___ Extracted records ___

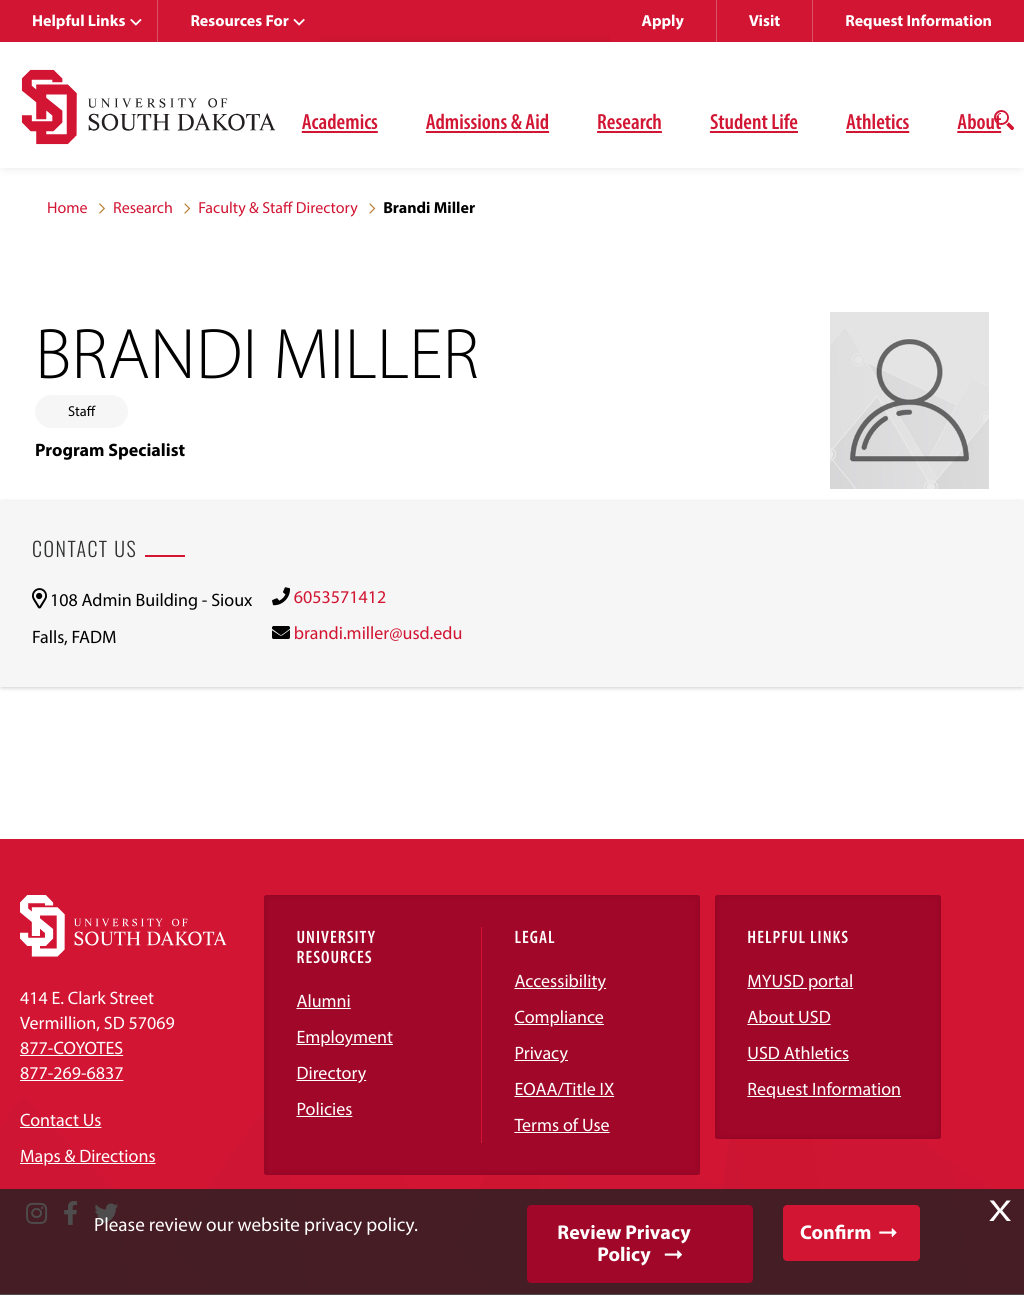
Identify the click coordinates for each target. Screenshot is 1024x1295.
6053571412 (340, 596)
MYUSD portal (800, 980)
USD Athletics (798, 1052)
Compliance (558, 1016)
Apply (663, 21)
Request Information (918, 21)
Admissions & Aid (487, 121)
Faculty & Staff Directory (278, 208)
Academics (340, 121)
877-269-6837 (71, 1072)
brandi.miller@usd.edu (378, 632)
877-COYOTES (71, 1047)
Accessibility (560, 980)
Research (629, 121)
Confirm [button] (835, 1232)
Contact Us (60, 1119)
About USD (788, 1016)
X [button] (1000, 1211)
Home (67, 208)
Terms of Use (561, 1124)
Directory (331, 1072)
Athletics (877, 121)
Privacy (541, 1052)
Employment (344, 1036)
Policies (324, 1108)
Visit (764, 21)
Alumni (323, 1000)
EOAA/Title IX (564, 1088)
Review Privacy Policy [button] (623, 1243)
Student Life (754, 121)
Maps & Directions (88, 1155)
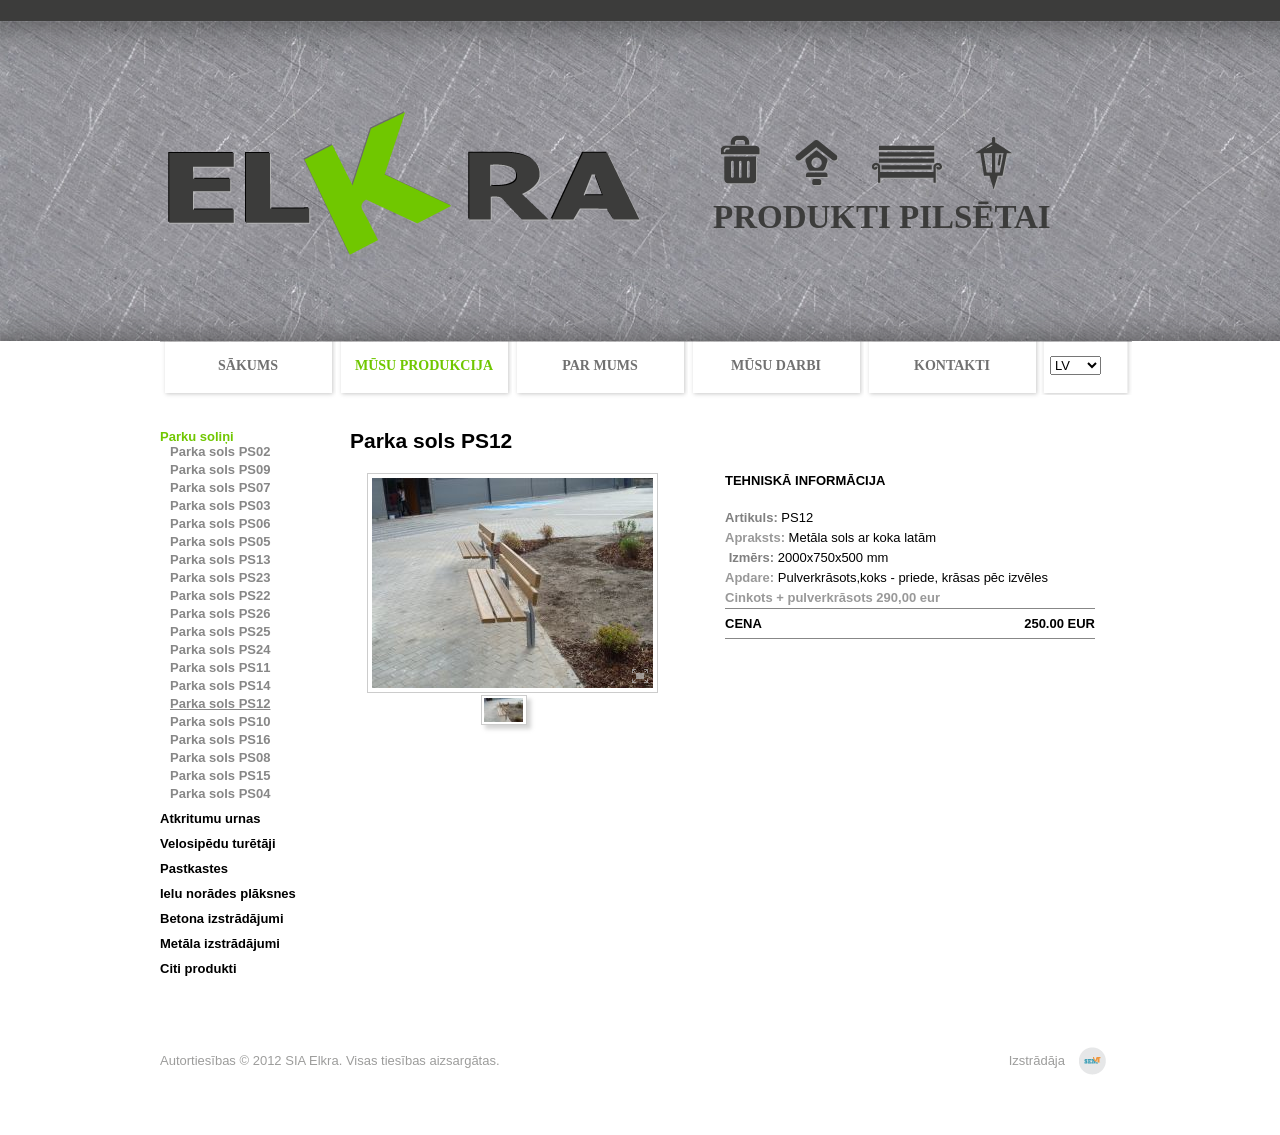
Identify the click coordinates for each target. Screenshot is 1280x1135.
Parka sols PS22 (220, 595)
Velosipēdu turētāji (218, 843)
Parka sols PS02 (220, 451)
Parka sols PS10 (220, 721)
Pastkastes (194, 868)
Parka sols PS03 (220, 505)
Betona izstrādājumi (222, 918)
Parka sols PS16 (220, 739)
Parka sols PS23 (220, 577)
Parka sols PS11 (220, 667)
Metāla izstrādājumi (220, 943)
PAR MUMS (600, 365)
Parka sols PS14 (220, 685)
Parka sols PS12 (220, 703)
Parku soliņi (197, 436)
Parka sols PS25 (220, 631)
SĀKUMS (248, 365)
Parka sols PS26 (220, 613)
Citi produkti (198, 968)
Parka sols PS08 (220, 757)
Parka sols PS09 (220, 469)
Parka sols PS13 (220, 559)
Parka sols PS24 (220, 649)
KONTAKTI (952, 365)
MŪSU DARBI (776, 365)
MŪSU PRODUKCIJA (424, 365)
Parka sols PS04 (220, 793)
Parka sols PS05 (220, 541)
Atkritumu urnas (210, 818)
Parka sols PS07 (220, 487)
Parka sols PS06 (220, 523)
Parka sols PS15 (220, 775)
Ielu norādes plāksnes (228, 893)
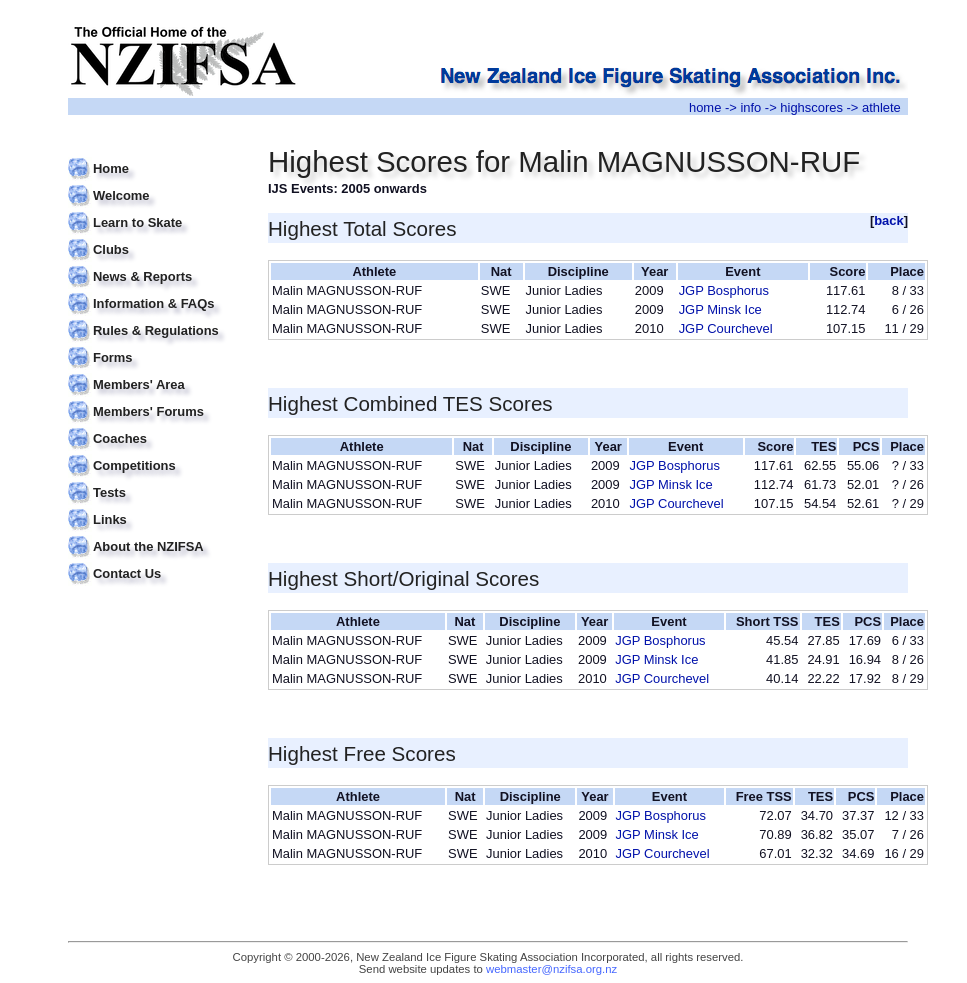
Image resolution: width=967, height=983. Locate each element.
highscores (811, 107)
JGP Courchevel (726, 328)
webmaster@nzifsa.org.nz (551, 969)
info (750, 107)
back (889, 220)
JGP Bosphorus (724, 290)
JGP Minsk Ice (720, 309)
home (705, 107)
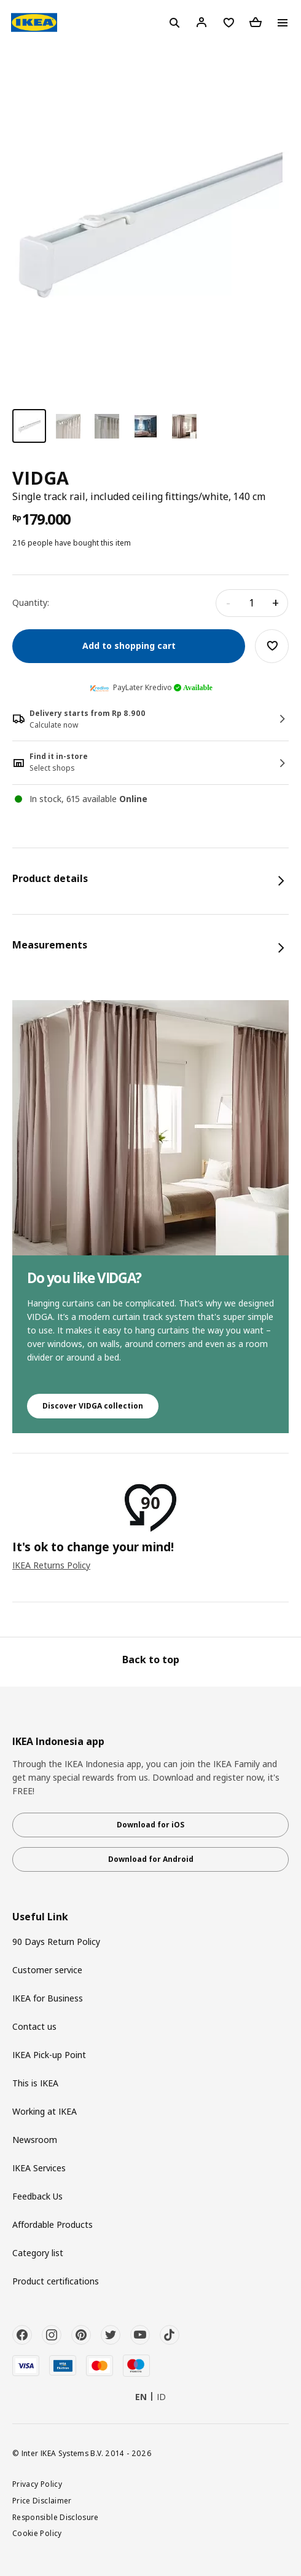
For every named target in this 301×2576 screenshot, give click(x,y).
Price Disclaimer (42, 2500)
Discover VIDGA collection (92, 1406)
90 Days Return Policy (56, 1941)
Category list (37, 2253)
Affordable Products (52, 2224)
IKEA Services (39, 2168)
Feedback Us (37, 2196)
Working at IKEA (44, 2111)
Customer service (47, 1970)
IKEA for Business (47, 1998)
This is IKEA (35, 2083)
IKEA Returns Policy (51, 1565)
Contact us (34, 2026)
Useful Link (40, 1917)
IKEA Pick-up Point (49, 2055)
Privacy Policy (37, 2484)
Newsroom (34, 2139)
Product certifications (55, 2281)
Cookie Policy (37, 2533)
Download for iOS (150, 1824)
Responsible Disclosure (55, 2517)
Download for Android (151, 1859)
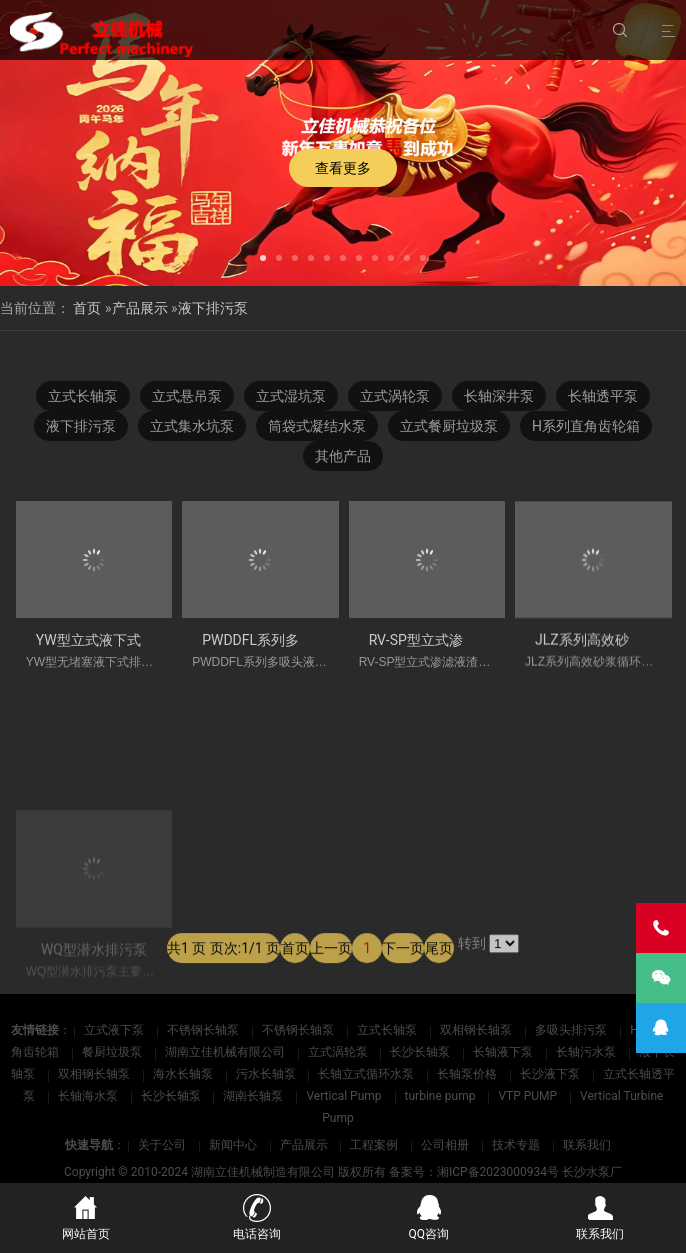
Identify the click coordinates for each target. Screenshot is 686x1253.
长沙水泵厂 (592, 1172)
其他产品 (343, 456)
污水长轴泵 (267, 1074)
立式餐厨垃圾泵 (449, 426)
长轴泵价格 (468, 1074)
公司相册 (445, 1145)
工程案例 (374, 1145)
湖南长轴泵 (254, 1096)
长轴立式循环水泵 (367, 1074)
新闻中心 (233, 1145)
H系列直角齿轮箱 (586, 426)
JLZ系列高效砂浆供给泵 (610, 648)
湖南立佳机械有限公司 (226, 1052)
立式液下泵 (115, 1030)
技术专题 (516, 1145)
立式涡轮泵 (395, 396)
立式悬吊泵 (187, 396)
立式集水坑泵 (192, 426)
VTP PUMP (529, 1096)
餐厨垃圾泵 (113, 1052)
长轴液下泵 (504, 1052)
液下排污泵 (213, 308)
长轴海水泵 (89, 1096)
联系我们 (587, 1145)
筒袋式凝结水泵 (317, 426)
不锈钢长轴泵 (204, 1030)
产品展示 (140, 308)
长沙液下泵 (551, 1074)
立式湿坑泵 (291, 396)
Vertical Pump (345, 1096)
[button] (263, 256)
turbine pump (442, 1096)
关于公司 (162, 1145)
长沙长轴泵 (421, 1052)
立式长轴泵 (83, 396)
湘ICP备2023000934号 (498, 1172)
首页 (87, 308)
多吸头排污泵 (572, 1030)
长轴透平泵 (603, 396)
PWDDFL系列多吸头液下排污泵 (299, 643)
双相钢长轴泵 (477, 1030)
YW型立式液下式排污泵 (109, 642)
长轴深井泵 (499, 396)
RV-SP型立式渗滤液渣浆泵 (451, 645)
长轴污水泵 (587, 1052)
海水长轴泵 (184, 1074)
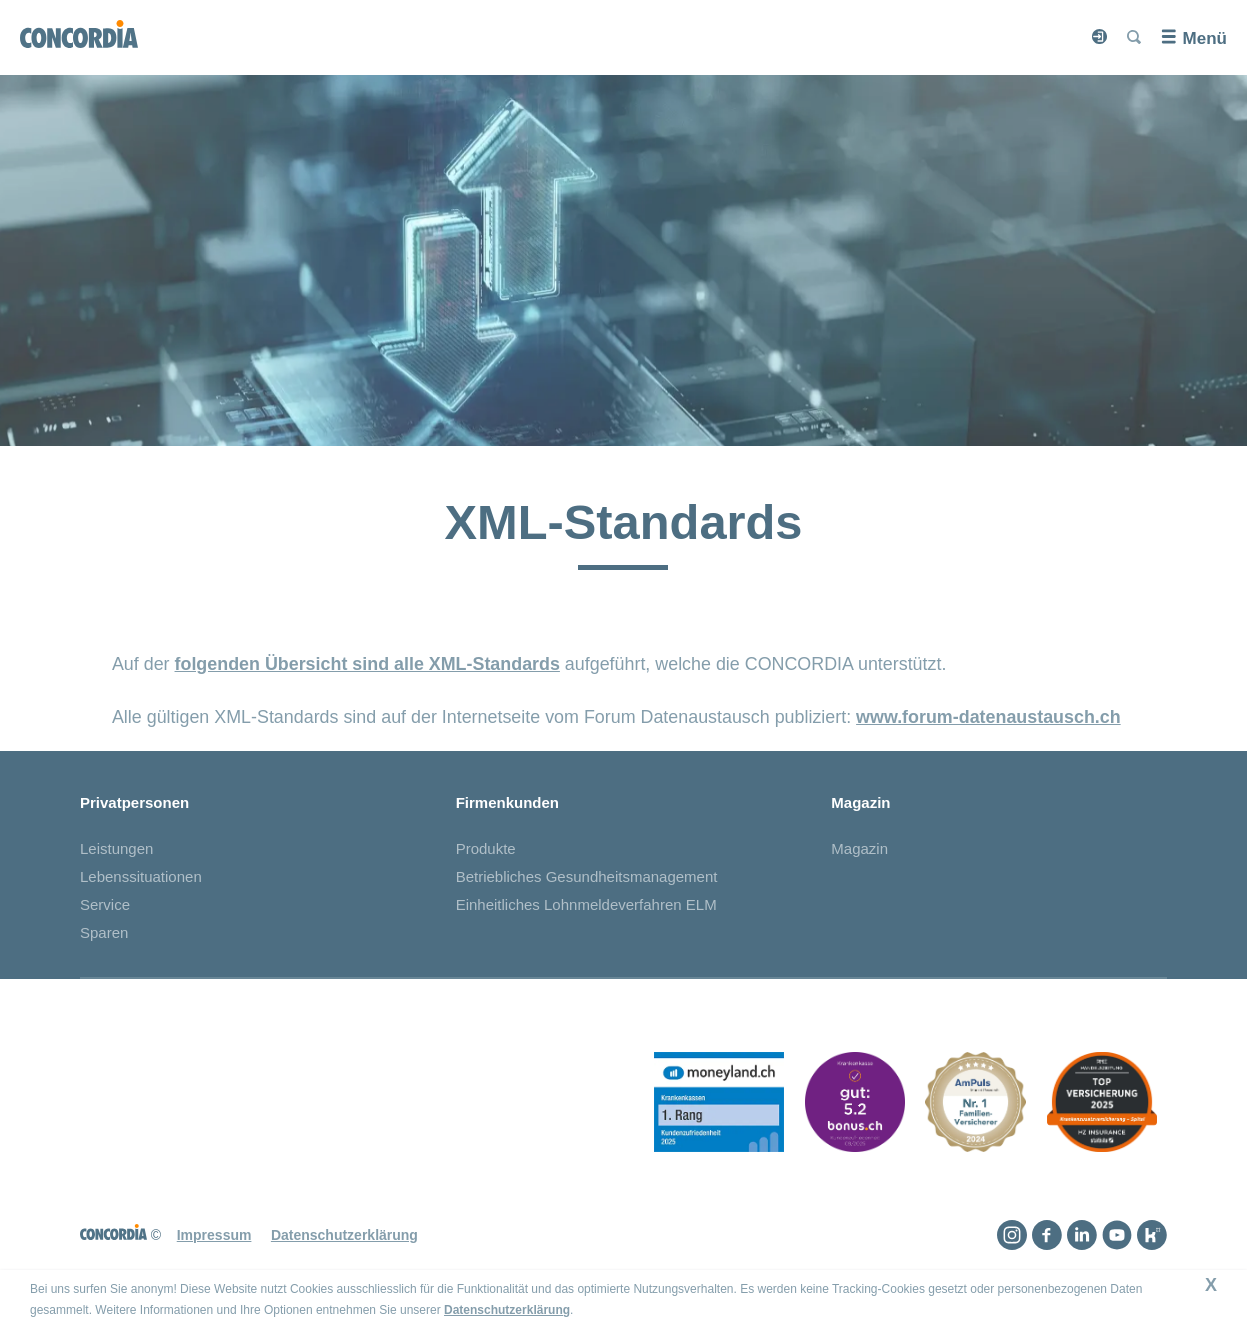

___

Reproduce the entries above exactly, without images.

• **Task response**:
Identify the click coordinates for each target. Screenshot is 1024x1295.
6053571412 (340, 596)
MYUSD portal (800, 980)
USD Athletics (798, 1052)
Compliance (558, 1016)
Apply (663, 21)
Request Information (918, 21)
Admissions & Aid (487, 121)
Faculty & Staff Directory (278, 208)
Academics (340, 121)
877-269-6837 (71, 1072)
brandi.miller@usd.edu (378, 632)
877-COYOTES (71, 1047)
Accessibility (560, 980)
Research (629, 121)
Confirm [button] (835, 1232)
Contact Us (60, 1119)
About USD (788, 1016)
X [button] (1000, 1211)
Home (67, 208)
Terms of Use (561, 1124)
Directory (331, 1072)
Athletics (877, 121)
Privacy (541, 1052)
Employment (344, 1036)
Policies (324, 1108)
Visit (764, 21)
Alumni (323, 1000)
EOAA/Title IX (564, 1088)
Review Privacy Policy [button] (623, 1243)
Student Life (754, 121)
Maps & Directions (88, 1155)
Identify the click coordinates for each target. Screenshot is 1280x1135.
Parka sols PS22 (220, 595)
Velosipēdu turētāji (218, 843)
Parka sols PS02 (220, 451)
Parka sols PS10 (220, 721)
Pastkastes (194, 868)
Parka sols PS03 (220, 505)
Betona izstrādājumi (222, 918)
Parka sols PS16 (220, 739)
Parka sols PS23 (220, 577)
Parka sols PS11 (220, 667)
Metāla izstrādājumi (220, 943)
PAR MUMS (600, 365)
Parka sols PS14 (220, 685)
Parka sols PS12 (220, 703)
Parku soliņi (197, 436)
Parka sols PS25 (220, 631)
SĀKUMS (248, 365)
Parka sols PS26 (220, 613)
Citi produkti (198, 968)
Parka sols PS08 (220, 757)
Parka sols PS09 (220, 469)
Parka sols PS13 (220, 559)
Parka sols PS24 (220, 649)
KONTAKTI (952, 365)
MŪSU DARBI (776, 365)
MŪSU PRODUKCIJA (424, 365)
Parka sols PS04 (220, 793)
Parka sols PS05 (220, 541)
Atkritumu urnas (210, 818)
Parka sols PS07 (220, 487)
Parka sols PS06 (220, 523)
Parka sols PS15 (220, 775)
Ielu norādes plāksnes (228, 893)
Image resolution: width=967, height=983. Locate each element.
highscores (811, 107)
JGP Courchevel (726, 328)
webmaster@nzifsa.org.nz (551, 969)
info (750, 107)
back (889, 220)
JGP Bosphorus (724, 290)
JGP Minsk Ice (720, 309)
home (705, 107)
For every named target in this 301×2576 screenshot, give click(x,y).
Price Disclaimer (42, 2500)
Discover VIDGA collection (92, 1406)
90 Days Return Policy (56, 1941)
Category list (37, 2253)
Affordable Products (52, 2224)
IKEA Services (39, 2168)
Feedback Us (37, 2196)
Working at IKEA (44, 2111)
Customer service (47, 1970)
IKEA for Business (47, 1998)
This is IKEA (35, 2083)
IKEA Returns Policy (51, 1565)
Contact us (34, 2026)
Useful Link (40, 1917)
IKEA Pick-up Point (49, 2055)
Privacy Policy (37, 2484)
Newsroom (34, 2139)
Product certifications (55, 2281)
Cookie Policy (37, 2533)
Download for iOS (150, 1824)
Responsible Disclosure (55, 2517)
Download for Android (151, 1859)
Identify the click coordinates for each target. Screenshot is 686x1253.
长沙水泵厂 (592, 1172)
其他产品 (343, 456)
污水长轴泵 (267, 1074)
立式餐厨垃圾泵 (449, 426)
长轴泵价格 (468, 1074)
公司相册 (445, 1145)
工程案例 (374, 1145)
湖南长轴泵 (254, 1096)
长轴立式循环水泵 (367, 1074)
新闻中心 (233, 1145)
H系列直角齿轮箱 (586, 426)
JLZ系列高效砂浆供给泵 (610, 648)
湖南立佳机械有限公司 (226, 1052)
立式液下泵 (115, 1030)
技术专题 (516, 1145)
立式涡轮泵 (395, 396)
立式悬吊泵 (187, 396)
立式集水坑泵 (192, 426)
VTP PUMP (529, 1096)
餐厨垃圾泵 (113, 1052)
长轴液下泵 (504, 1052)
液下排污泵 (213, 308)
长轴海水泵 (89, 1096)
联系我们 (587, 1145)
筒袋式凝结水泵 (317, 426)
不锈钢长轴泵 (204, 1030)
产品展示 (140, 308)
长沙液下泵 (551, 1074)
立式湿坑泵 (291, 396)
Vertical Pump (345, 1096)
[button] (263, 256)
turbine pump (442, 1096)
关于公司 (162, 1145)
长沙长轴泵 (421, 1052)
立式长轴泵 (83, 396)
湘ICP备2023000934号 (498, 1172)
首页 (87, 308)
多吸头排污泵 (572, 1030)
长轴透平泵 (603, 396)
PWDDFL系列多吸头液下排污泵 (299, 643)
双相钢长轴泵 (477, 1030)
YW型立式液下式排污泵 (109, 642)
长轴深井泵 (499, 396)
RV-SP型立式渗滤液渣浆泵 (451, 645)
长轴污水泵 (587, 1052)
海水长轴泵 (184, 1074)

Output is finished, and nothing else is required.